* **Task to complete**
This exercise calls for the records to be returned exactly, with images removed.

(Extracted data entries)
☆ ☆ ☆ ☆

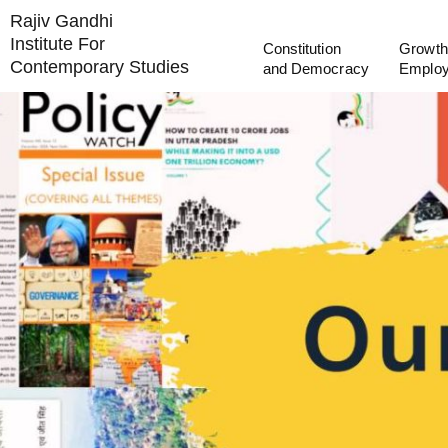
Rajiv Gandhi
Institute For
Constitution
Growth
Contemporary Studies
and Democracy
Emplo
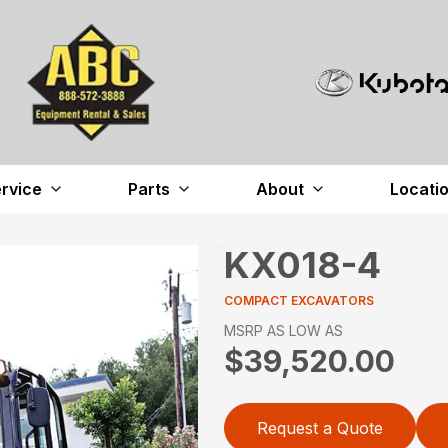
rvice
Parts
About
Locati
KX018-4
COMPACT EXCAVATORS
MSRP AS LOW AS
$39,520.00
Request a Quote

☆ ☆ ☆ ☆

* **Your response**
Rajiv Gandhi
Institute For
Constitution
Growth
Contemporary Studies
and Democracy
Emplo
rvice
Parts
About
Locati
KX018-4
COMPACT EXCAVATORS
MSRP AS LOW AS
$39,520.00
Request a Quote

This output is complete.